Montgomery County Public Schools skated by with a passing grade for its lunch service in a food report released over the weekend by a coalition of watchdog groups.
Healthy School Food Maryland gave MCPS a “C” and ranked it No. 14 out of 24 public school systems in the state. The report considered transparency, vending machine offerings, water availability, sugar and chemicals in food, menu variety and a range of other factors.
Howard County topped the scorecard, followed by Carroll and Frederick counties, while Allegany, Garrett and Worcester counties placed at the bottom.
“We definitely would like to see more scratch cooking in Montgomery County, and we would like to see more salad bars, at a minimum, in all of the secondary schools,” R. Lindsey Parsons, executive director of Real Food for Kids Montgomery, said.
The group of parents and other community members pushes for nutrition and wellness in Montgomery County schools.
At the same time, she praised MCPS for leading the charge to eliminate food dyes and other chemicals from food served in its schools.
Parsons helped write the report by Healthy School Food Maryland, a partnership of 20 local, statewide and national organizations and businesses advocating for higher-quality school food. The 2016 scorecard was the first prepared by the coalition, but Parsons said she’d like to publish it annually.

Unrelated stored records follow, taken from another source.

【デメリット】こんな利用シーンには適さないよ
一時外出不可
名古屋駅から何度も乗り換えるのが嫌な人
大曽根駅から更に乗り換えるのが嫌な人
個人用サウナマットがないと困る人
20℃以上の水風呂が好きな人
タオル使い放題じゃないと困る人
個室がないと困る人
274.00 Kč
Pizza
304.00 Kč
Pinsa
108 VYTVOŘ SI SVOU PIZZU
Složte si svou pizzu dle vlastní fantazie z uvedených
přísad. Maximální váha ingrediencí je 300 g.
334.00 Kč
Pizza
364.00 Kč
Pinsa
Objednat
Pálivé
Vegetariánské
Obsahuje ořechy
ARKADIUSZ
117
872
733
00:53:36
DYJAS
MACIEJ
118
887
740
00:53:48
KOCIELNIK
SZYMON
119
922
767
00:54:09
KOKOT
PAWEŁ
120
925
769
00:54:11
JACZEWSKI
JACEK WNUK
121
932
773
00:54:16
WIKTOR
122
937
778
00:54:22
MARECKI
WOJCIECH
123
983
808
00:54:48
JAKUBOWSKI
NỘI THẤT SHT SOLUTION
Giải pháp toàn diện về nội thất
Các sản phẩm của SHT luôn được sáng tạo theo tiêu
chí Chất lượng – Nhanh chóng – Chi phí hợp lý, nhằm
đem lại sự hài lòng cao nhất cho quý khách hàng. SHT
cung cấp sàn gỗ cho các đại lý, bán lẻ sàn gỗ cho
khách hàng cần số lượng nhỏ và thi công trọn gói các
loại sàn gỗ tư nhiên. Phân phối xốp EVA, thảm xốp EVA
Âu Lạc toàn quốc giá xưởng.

Marla Caplon, the school system’s food and nutrition services director, noted that MCPS is testing a program to offer a water bottle to each elementary-age student who eats a meal at school. MCPS makes its school menus available in six languages and cooks taco meat, sauces, macaroni and cheese and other items from scratch.
The district also provides salad every day in secondary schools.

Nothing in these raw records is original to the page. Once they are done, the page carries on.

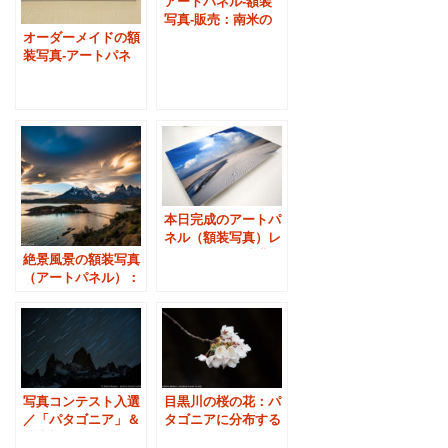
アートパネル-額装
写真-販売：南米の
壮大な自然を飾る
オーダーメイドの額
装写真-アートパネ
ル：パタゴニア
本日完成のアートパ
ネル（額装写真）レ
ンソイスの白砂漠と
絶景風景の額装写真
入道雲
（アートパネル）：
オーダーメイドで作
ります
写真コンテスト入選
目黒川の桜の花：パ
／「パタゴニア」＆
タゴニアに分布する
「南極」２作品
サクラの仲間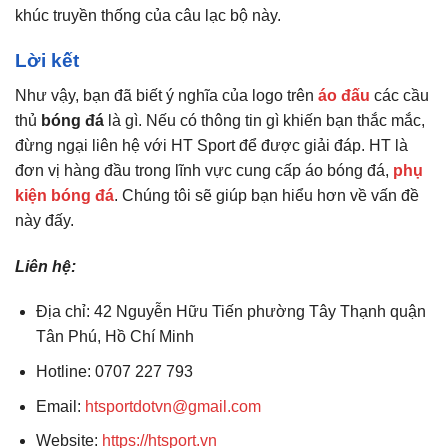
khúc truyền thống của câu lạc bộ này.
Lời kết
Như vậy, bạn đã biết ý nghĩa của logo trên
áo đấu
các cầu
thủ
bóng đá
là gì. Nếu có thông tin gì khiến bạn thắc mắc,
đừng ngại liên hệ với HT Sport để được giải đáp. HT là
đơn vị hàng đầu trong lĩnh vực cung cấp áo bóng đá,
phụ
kiện bóng đá
. Chúng tôi sẽ giúp bạn hiểu hơn về vấn đề
này đấy.
Liên hệ:
Địa chỉ: 42 Nguyễn Hữu Tiến phường Tây Thạnh quận
Tân Phú, Hồ Chí Minh
Hotline: 0707 227 793
Email:
htsportdotvn@gmail.com
Website:
https://htsport.vn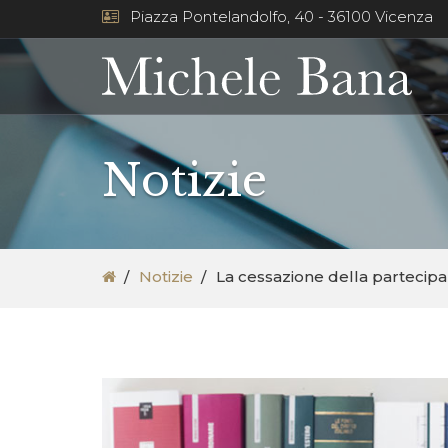
Piazza Pontelandolfo, 40 - 36100 Vicenza
Notizie
Notizie
La cessazione della partecip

“We still serve chicken nuggets, but they’re whole-grain breaded, and they’re not fried; they’re baked,” she said.
Caplon said she didn’t think the scorecard gave enough credit to MCPS for its work to serve up more than 100,000 healthy, nourishing meals each day at the system’s 204 schools.
“We do our best to exceed the needs of our students, recognizing that at the end of the day, we have to serve products students will eat,” Caplon said.
The report’s results will be distributed to school superintendents and food service directors, and the coalition might also craft a list of recommendations for school districts that want to improve their grades, Parsons said.